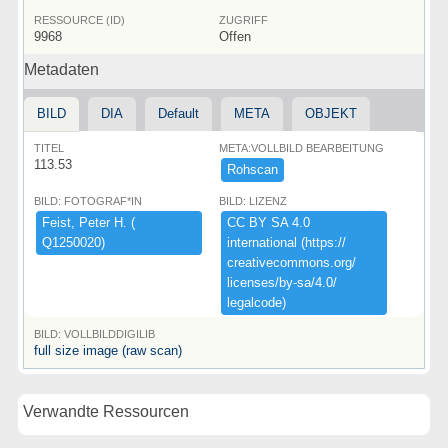
RESSOURCE (ID)
ZUGRIFF
9968
Offen
Metadaten
BILD
DIA
Default
META
OBJEKT
TITEL
META:VOLLBILD BEARBEITUNG
113.53
Rohscan
BILD: FOTOGRAF*IN
BILD: LIZENZ
Feist,​ ​Peter ​H.​ ​(​
CC ​BY ​SA ​4.​0 ​
Q1250020)​
international ​(​https:​/​/​
creativecommons.​org/​
licenses/​by-​sa/​4.​0/​
legalcode)​
BILD: VOLLBILDDIGILIB
full size image (raw scan)
Verwandte Ressourcen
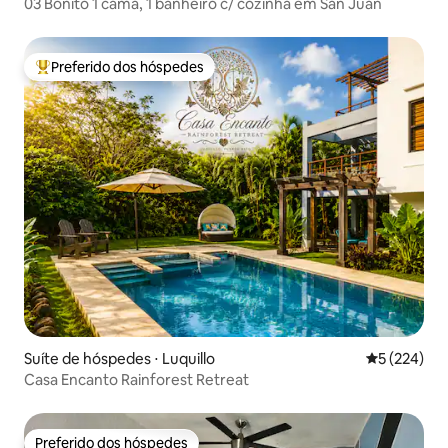
03 Bonito 1 cama, 1 banheiro c/ cozinha em San Juan
Preferido dos hóspedes
Entre os melhores preferidos dos hóspedes
Suíte de hóspedes ⋅ Luquillo
5 de uma av
5 (224)
Casa Encanto Rainforest Retreat
Preferido dos hóspedes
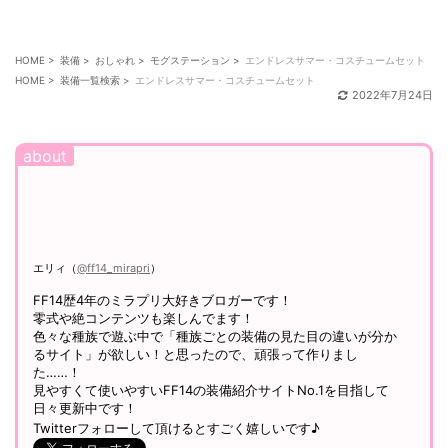
HOME
>
装備
>
おしゃれ
>
モグステーション
>
エンドレスサマー・コスチュームセット
HOME
>
装備一覧検索
>
エンドレスサマー・コスチュームセット
2022年7月24日
エリィ（
@ff14_mirapri
）
FF14歴4年のミラプリ大好きブロガーです！
零式や絶コンテンツも楽しんでます！
色々な種族で遊ぶ中で「種族ごとの装備の見た目の違いが分か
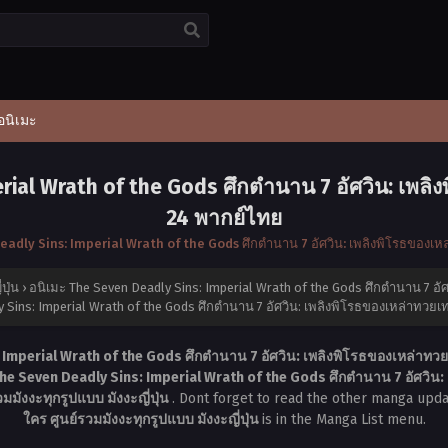
อนิเมะ
rial Wrath of the Gods ศึกตำนาน 7 อัศวิน: เพลิ
24 พากย์ไทย
eadly Sins: Imperial Wrath of the Gods ศึกตำนาน 7 อัศวิน: เพลิงพิโรธของเห
ปุ่น
›
อนิเมะ The Seven Deadly Sins: Imperial Wrath of the Gods ศึกตำนาน 7 อั
 Sins: Imperial Wrath of the Gods ศึกตำนาน 7 อัศวิน: เพลิงพิโรธของเหล่าทวยเ
 Imperial Wrath of the Gods ศึกตำนาน 7 อัศวิน: เพลิงพิโรธของเหล่าทวย
The Seven Deadly Sins: Imperial Wrath of the Gods ศึกตำนาน 7 อัศวิน:
มังงะทุกรูปแบบ มังงะญี่ปุ่น
. Dont forget to read the other manga upda
ใคร ศูนย์รวมมังงะทุกรูปแบบ มังงะญี่ปุ่น
is in the Manga List menu.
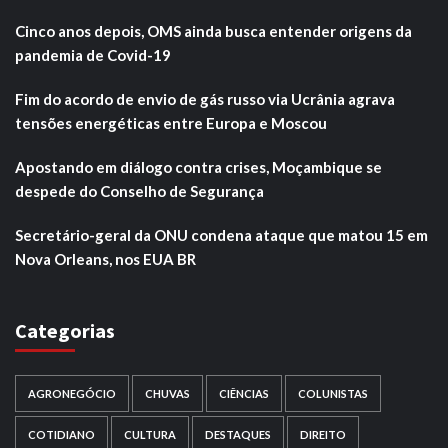
Cinco anos depois, OMS ainda busca entender origens da
pandemia de Covid-19
Fim do acordo de envio de gás russo via Ucrânia agrava
tensões energéticas entre Europa e Moscou
Apostando em diálogo contra crises, Moçambique se
despede do Conselho de Segurança
Secretário-geral da ONU condena ataque que matou 15 em
Nova Orleans, nos EUA BR
Categorias
AGRONEGÓCIO
CHUVAS
CIÊNCIAS
COLUNISTAS
COTIDIANO
CULTURA
DESTAQUES
DIREITO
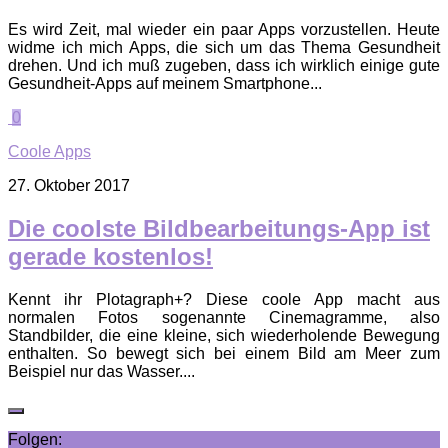
Es wird Zeit, mal wieder ein paar Apps vorzustellen. Heute
widme ich mich Apps, die sich um das Thema Gesundheit
drehen. Und ich muß zugeben, dass ich wirklich einige gute
Gesundheit-Apps auf meinem Smartphone...
0
Coole Apps
27. Oktober 2017
Die coolste Bildbearbeitungs-App ist
gerade kostenlos!
Kennt ihr Plotagraph+? Diese coole App macht aus
normalen Fotos sogenannte Cinemagramme, also
Standbilder, die eine kleine, sich wiederholende Bewegung
enthalten. So bewegt sich bei einem Bild am Meer zum
Beispiel nur das Wasser....
Folgen:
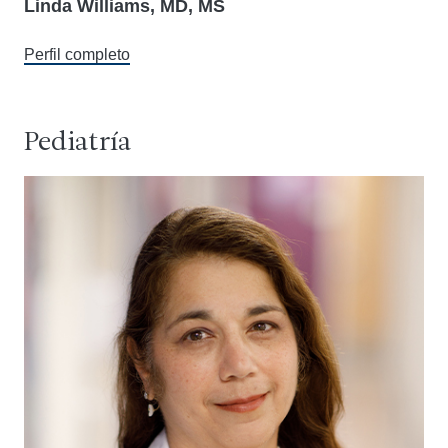
Linda Williams, MD, MS
Perfil completo
Pediatría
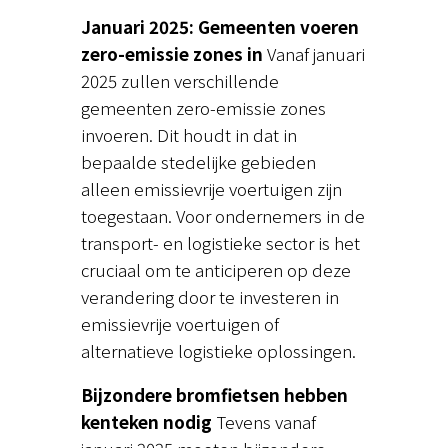
Januari 2025: Gemeenten voeren
zero-emissie zones in
Vanaf januari
2025 zullen verschillende
gemeenten zero-emissie zones
invoeren. Dit houdt in dat in
bepaalde stedelijke gebieden
alleen emissievrije voertuigen zijn
toegestaan. Voor ondernemers in de
transport- en logistieke sector is het
cruciaal om te anticiperen op deze
verandering door te investeren in
emissievrije voertuigen of
alternatieve logistieke oplossingen.
Bijzondere bromfietsen hebben
kenteken nodig
Tevens vanaf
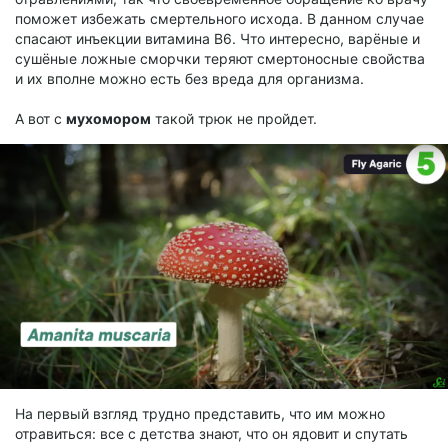
поможет избежать смертельного исхода. В данном случае
спасают инъекции витамина В6. Что интересно, варёные и
сушёные ложные сморчки теряют смертоносные свойства
и их вполне можно есть без вреда для организма.
А вот с
мухомором
такой трюк не пройдет.
На первый взгляд трудно представить, что им можно
отравиться: все с детства знают, что он ядовит и спутать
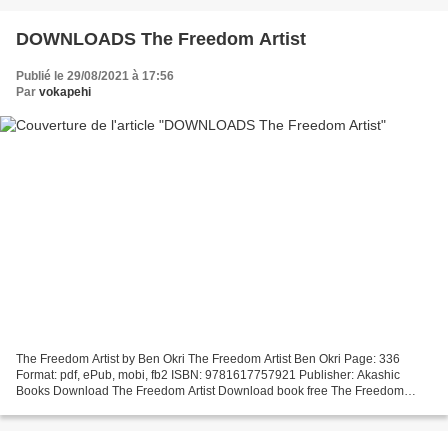
DOWNLOADS The Freedom Artist
Publié le 29/08/2021 à 17:56
Par
vokapehi
The Freedom Artist by Ben Okri The Freedom Artist Ben Okri Page: 336
Format: pdf, ePub, mobi, fb2 ISBN: 9781617757921 Publisher: Akashic
Books Download The Freedom Artist Download book free The Freedom
Artist by Ben Okri "Haunting and inspiring...In this...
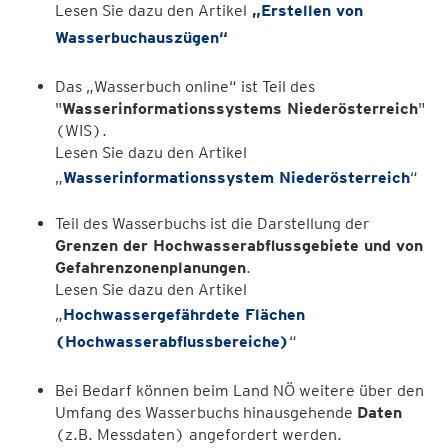
Lesen Sie dazu den Artikel
„Erstellen von
Wasserbuchauszügen“
Das „Wasserbuch online“ ist Teil des
"
Wasserinformationssystems Niederösterreich
"
(WIS).
Lesen Sie dazu den Artikel
„
Wasserinformationssystem Niederösterreich
“
Teil des Wasserbuchs ist die Darstellung der
Grenzen der Hochwasserabflussgebiete und von
Gefahrenzonenplanungen
.
Lesen Sie dazu den Artikel
„
Hochwassergefährdete Flächen
(Hochwasserabflussbereiche)
“
Bei Bedarf können beim Land NÖ weitere über den
Umfang des Wasserbuchs hinausgehende
Daten
(z.B. Messdaten) angefordert werden.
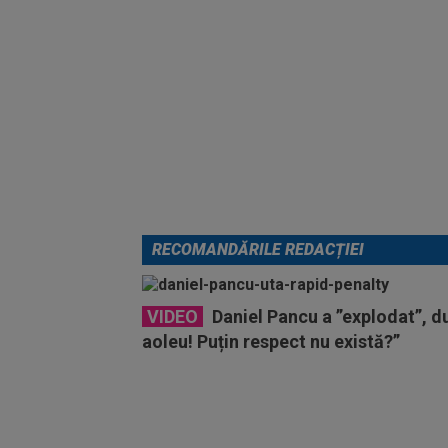
RECOMANDĂRILE REDACȚIEI
VIDEO
Daniel Pancu a ”explodat”, 
aoleu! Puțin respect nu există?”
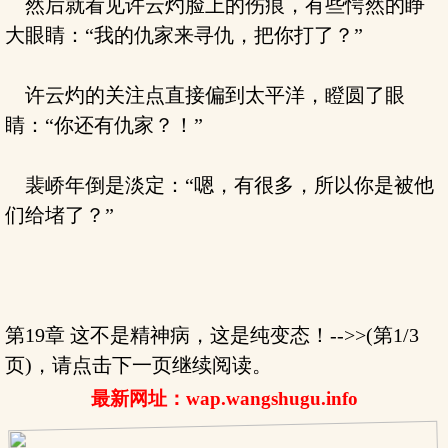
然后就看见许云灼脸上的伤痕，有些愕然的睁
大眼睛：“我的仇家来寻仇，把你打了？”
许云灼的关注点直接偏到太平洋，瞪圆了眼
睛：“你还有仇家？！”
裴峤年倒是淡定：“嗯，有很多，所以你是被他
们给堵了？”
第19章 这不是精神病，这是纯变态！-->>(第1/3
页)，请点击下一页继续阅读。
最新网址：wap.wangshugu.info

[Exercise]: Leave out the pictures and output the rest of the material exactly as written.

[Problem solution]:
RESSOURCE (ID)
ZUGRIFF
9968
Offen
Metadaten
BILD
DIA
Default
META
OBJEKT
TITEL
META:VOLLBILD BEARBEITUNG
113.53
Rohscan
BILD: FOTOGRAF*IN
BILD: LIZENZ
Feist,​ ​Peter ​H.​ ​(​
CC ​BY ​SA ​4.​0 ​
Q1250020)​
international ​(​https:​/​/​
creativecommons.​org/​
licenses/​by-​sa/​4.​0/​
legalcode)​
BILD: VOLLBILDDIGILIB
full size image (raw scan)
Verwandte Ressourcen
03 Bonito 1 cama, 1 banheiro c/ cozinha em San Juan
Preferido dos hóspedes
Entre os melhores preferidos dos hóspedes
Suíte de hóspedes ⋅ Luquillo
5 de uma av
5 (224)
Casa Encanto Rainforest Retreat
Preferido dos hóspedes
HOME
>
装備
>
おしゃれ
>
モグステーション
>
エンドレスサマー・コスチュームセット
HOME
>
装備一覧検索
>
エンドレスサマー・コスチュームセット
2022年7月24日
エリィ（
@ff14_mirapri
）
FF14歴4年のミラプリ大好きブロガーです！
零式や絶コンテンツも楽しんでます！
色々な種族で遊ぶ中で「種族ごとの装備の見た目の違いが分か
อนิเมะ
rial Wrath of the Gods ศึกตำนาน 7 อัศวิน: เพลิ
24 พากย์ไทย
eadly Sins: Imperial Wrath of the Gods ศึกตำนาน 7 อัศวิน: เพลิงพิโรธของเห
ปุ่น
›
อนิเมะ The Seven Deadly Sins: Imperial Wrath of the Gods ศึกตำนาน 7 อั
 Sins: Imperial Wrath of the Gods ศึกตำนาน 7 อัศวิน: เพลิงพิโรธของเหล่าทวยเ
 Imperial Wrath of the Gods ศึกตำนาน 7 อัศวิน: เพลิงพิโรธของเหล่าทวย
The Seven Deadly Sins: Imperial Wrath of the Gods ศึกตำนาน 7 อัศวิน:
มังงะทุกรูปแบบ มังงะญี่ปุ่น
. Dont forget to read the other manga upda
ใคร ศูนย์รวมมังงะทุกรูปแบบ มังงะญี่ปุ่น
is in the Manga List menu.
Cinco anos depois, OMS ainda busca entender origens da
pandemia de Covid-19
Fim do acordo de envio de gás russo via Ucrânia agrava
tensões energéticas entre Europa e Moscou
Apostando em diálogo contra crises, Moçambique se
despede do Conselho de Segurança
Secretário-geral da ONU condena ataque que matou 15 em
Nova Orleans, nos EUA BR
Categorias
AGRONEGÓCIO
CHUVAS
CIÊNCIAS
COLUNISTAS
COTIDIANO
CULTURA
DESTAQUES
DIREITO
Es wird Zeit, mal wieder ein paar Apps vorzustellen. Heute
widme ich mich Apps, die sich um das Thema Gesundheit
drehen. Und ich muß zugeben, dass ich wirklich einige gute
Gesundheit-Apps auf meinem Smartphone...
0
Coole Apps
27. Oktober 2017
Die coolste Bildbearbeitungs-App ist
gerade kostenlos!
Kennt ihr Plotagraph+? Diese coole App macht aus
normalen Fotos sogenannte Cinemagramme, also
Standbilder, die eine kleine, sich wiederholende Bewegung
enthalten. So bewegt sich bei einem Bild am Meer zum
Beispiel nur das Wasser....
Folgen:
Linda Williams, MD, MS
Perfil completo
Pediatría
Januari 2025: Gemeenten voeren
zero-emissie zones in
Vanaf januari
2025 zullen verschillende
gemeenten zero-emissie zones
invoeren. Dit houdt in dat in
bepaalde stedelijke gebieden
alleen emissievrije voertuigen zijn
toegestaan. Voor ondernemers in de
transport- en logistieke sector is het
cruciaal om te anticiperen op deze
verandering door te investeren in
emissievrije voertuigen of
alternatieve logistieke oplossingen.
Bijzondere bromfietsen hebben
kenteken nodig
Tevens vanaf
поможет избежать смертельного исхода. В данном случае
спасают инъекции витамина В6. Что интересно, варёные и
сушёные ложные сморчки теряют смертоносные свойства
и их вполне можно есть без вреда для организма.
А вот с
мухомором
такой трюк не пройдет.
На первый взгляд трудно представить, что им можно
отравиться: все с детства знают, что он ядовит и спутать
DOWNLOADS The Freedom Artist
Publié le 29/08/2021 à 17:56
Par
vokapehi
The Freedom Artist by Ben Okri The Freedom Artist Ben Okri Page: 336
Format: pdf, ePub, mobi, fb2 ISBN: 9781617757921 Publisher: Akashic
Books Download The Freedom Artist Download book free The Freedom
Artist by Ben Okri "Haunting and inspiring...In this...
Lesen Sie dazu den Artikel
„Erstellen von
Wasserbuchauszügen“
Das „Wasserbuch online“ ist Teil des
"
Wasserinformationssystems Niederösterreich
"
(WIS).
Lesen Sie dazu den Artikel
„
Wasserinformationssystem Niederösterreich
“
Teil des Wasserbuchs ist die Darstellung der
Grenzen der Hochwasserabflussgebiete und von
Gefahrenzonenplanungen
.
Lesen Sie dazu den Artikel
„
Hochwassergefährdete Flächen
(Hochwasserabflussbereiche)
“
Bei Bedarf können beim Land NÖ weitere über den
Umfang des Wasserbuchs hinausgehende
Daten
(z.B. Messdaten) angefordert werden.
RECOMANDĂRILE REDACȚIEI
VIDEO
Daniel Pancu a ”explodat”, 
aoleu! Puțin respect nu există?”
然后就看见许云灼脸上的伤痕，有些愕然的睁
大眼睛：“我的仇家来寻仇，把你打了？”
许云灼的关注点直接偏到太平洋，瞪圆了眼
睛：“你还有仇家？！”
裴峤年倒是淡定：“嗯，有很多，所以你是被他
们给堵了？”
第19章 这不是精神病，这是纯变态！-->>(第1/3
页)，请点击下一页继续阅读。
最新网址：wap.wangshugu.info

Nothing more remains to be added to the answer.